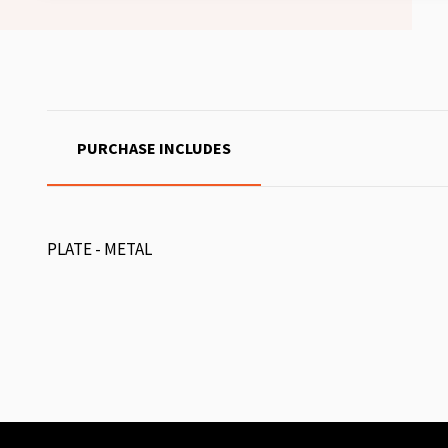
PURCHASE INCLUDES
PLATE - METAL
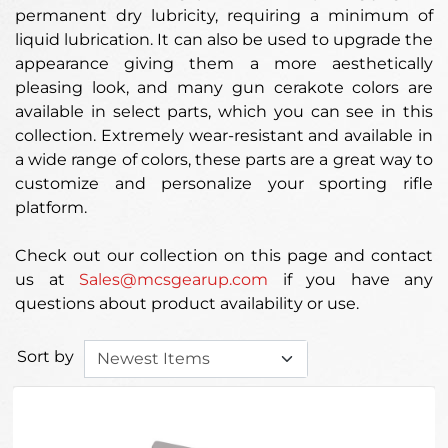
permanent dry lubricity, requiring a minimum of
liquid lubrication. It can also be used to upgrade the
appearance giving them a more aesthetically
pleasing look, and many gun cerakote colors are
available in select parts, which you can see in this
collection. Extremely wear-resistant and available in
a wide range of colors, these parts are a great way to
customize and personalize your sporting rifle
platform.
Check out our collection on this page and contact
us at
Sales@mcsgearup.com
if you have any
questions about product availability or use.
Sort by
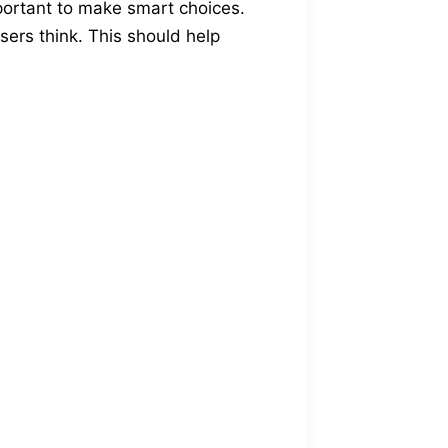
mportant to make smart choices.
users think. This should help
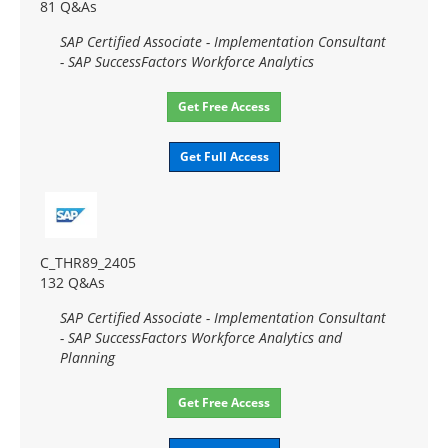
81 Q&As
SAP Certified Associate - Implementation Consultant
- SAP SuccessFactors Workforce Analytics
Get Free Access
Get Full Access
C_THR89_2405
132 Q&As
SAP Certified Associate - Implementation Consultant
- SAP SuccessFactors Workforce Analytics and
Planning
Get Free Access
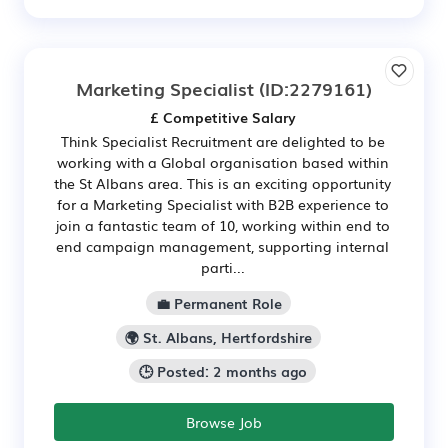
Marketing Specialist
(ID:2279161)
£ Competitive Salary
Think Specialist Recruitment are delighted to be
working with a Global organisation based within
the St Albans area. This is an exciting opportunity
for a Marketing Specialist with B2B experience to
join a fantastic team of 10, working within end to
end campaign management, supporting internal
parti...
💼 Permanent Role
🌍 St. Albans, Hertfordshire
🕒 Posted: 2 months ago
Browse Job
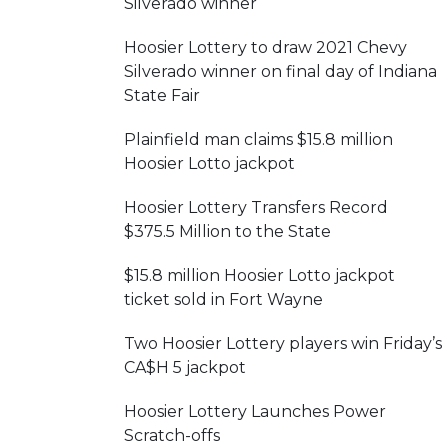
Silverado winner
Hoosier Lottery to draw 2021 Chevy
Silverado winner on final day of Indiana
State Fair
Plainfield man claims $15.8 million
Hoosier Lotto jackpot
Hoosier Lottery Transfers Record
$375.5 Million to the State
$15.8 million Hoosier Lotto jackpot
ticket sold in Fort Wayne
Two Hoosier Lottery players win Friday’s
CA$H 5 jackpot
Hoosier Lottery Launches Power
Scratch-offs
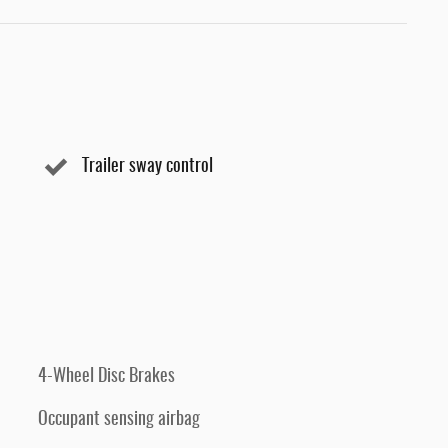
Trailer sway control
4-Wheel Disc Brakes
Occupant sensing airbag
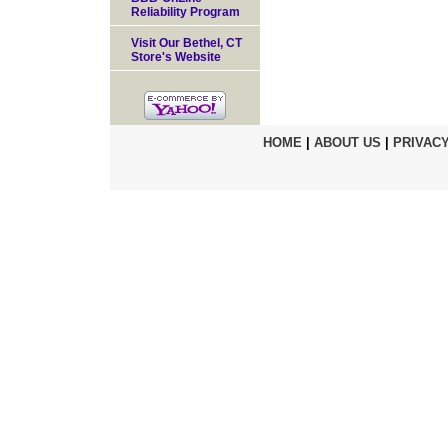
Reliability Program
Visit Our Bethel, CT
Store's Website
HOME
|
ABOUT US
|
PRIVACY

_ABOUT THIS EXERCISE_
The answer is the full set of records printed exactly, less the pictures.

_SOLUTION FOR THIS PROBLEM_
PURCHASE INCLUDES
PLATE - METAL
permanent dry lubricity, requiring a minimum of
liquid lubrication. It can also be used to upgrade the
appearance giving them a more aesthetically
pleasing look, and many gun cerakote colors are
available in select parts, which you can see in this
collection. Extremely wear-resistant and available in
a wide range of colors, these parts are a great way to
customize and personalize your sporting rifle
platform.
Check out our collection on this page and contact
us at
Sales@mcsgearup.com
if you have any
questions about product availability or use.
Sort by
mportant to make smart choices.
users think. This should help
81 Q&As
SAP Certified Associate - Implementation Consultant
- SAP SuccessFactors Workforce Analytics
Get Free Access
Get Full Access
C_THR89_2405
132 Q&As
SAP Certified Associate - Implementation Consultant
- SAP SuccessFactors Workforce Analytics and
Planning
Get Free Access
Marketing Specialist
(ID:2279161)
£ Competitive Salary
Think Specialist Recruitment are delighted to be
working with a Global organisation based within
the St Albans area. This is an exciting opportunity
for a Marketing Specialist with B2B experience to
join a fantastic team of 10, working within end to
end campaign management, supporting internal
parti...
💼 Permanent Role
🌍 St. Albans, Hertfordshire
🕒 Posted: 2 months ago
Browse Job
Silverado winner
Hoosier Lottery to draw 2021 Chevy
Silverado winner on final day of Indiana
State Fair
Plainfield man claims $15.8 million
Hoosier Lotto jackpot
Hoosier Lottery Transfers Record
$375.5 Million to the State
$15.8 million Hoosier Lotto jackpot
ticket sold in Fort Wayne
Two Hoosier Lottery players win Friday’s
CA$H 5 jackpot
Hoosier Lottery Launches Power
Scratch-offs
Trailer sway control
4-Wheel Disc Brakes
Occupant sensing airbag
Reliability Program
Visit Our Bethel, CT
Store's Website
HOME
|
ABOUT US
|
PRIVACY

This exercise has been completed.